Neste sábado, o Peixe tenta manter a vice-liderança – o que seria o bi, caso o Brasileirão termine como está – enfrentando o Verdão no Parque, que, por sua vez, decidiu entregar-se ao torneio que lhe resta de corpo e alma, embora tão distante do líder.

Para tanto, Cuca busca repetir, na medida do possível, a mesma formação que obteve bons resultados recentes. Digo na medida do possível, pois não poderá contar com Edu Dracena e Egídio, suspensos. Entram em seus lugares Luan e Zé Roberto, aquele garoto quarentão.

Garoto quarentão porque a turma espia assim a data do seu nascimento e já vai decretando: tá velho demais pra jogar como lateral-esquerdo, sua posição de origem, embora o craque tenha girado por todas as latitudes de um time de futebol neste anos todos desde seu início na Lusa.

Ora, ora, tenho visto Zé Roberto deixar muito menino veloz comendo poeira justamente atuando nessa posição. É sempre o clichê se sobrepondo à sutil realidade.

Velocidade. Essa deverá ser a toada desse clássico doméstico, pois é como joga o Palmeiras de Cuca, assim como é forçado a jogar o Santos de Levir, sobretudo na ausência de Lucas Lima. E aqui entra o paradoxo: Renato, outro veterano a exemplo de Zé Roberto, pode vir a ser a pedra de toque do Peixe, se conseguir se recuperar de uma inflamação no tornozelo a tempo.

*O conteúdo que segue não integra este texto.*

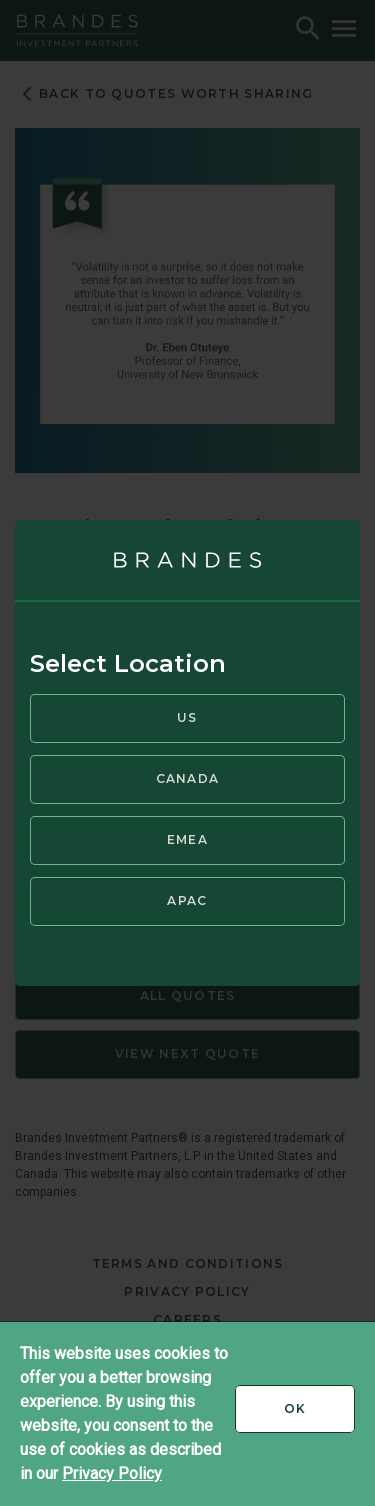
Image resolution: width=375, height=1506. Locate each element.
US (187, 717)
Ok (319, 1416)
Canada (188, 778)
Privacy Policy (112, 1473)
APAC (187, 900)
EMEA (187, 839)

Ao contrário de Zé Roberto, Renato nunca foi veloz. É justamente o oposto, a âncora do meio de campo do Santos, aquele volante-meia que desacelera o jogo em nome da precisão e do equilíbrio da equipe.

Aqui entre nós, o Palmeiras é favorito, pois joga em casa e está mordido por todas as inesperadas desclassificações precoces desde o Paulistão até a Libertadores. Mas, atenção, o Peixe não é vice à toa, não.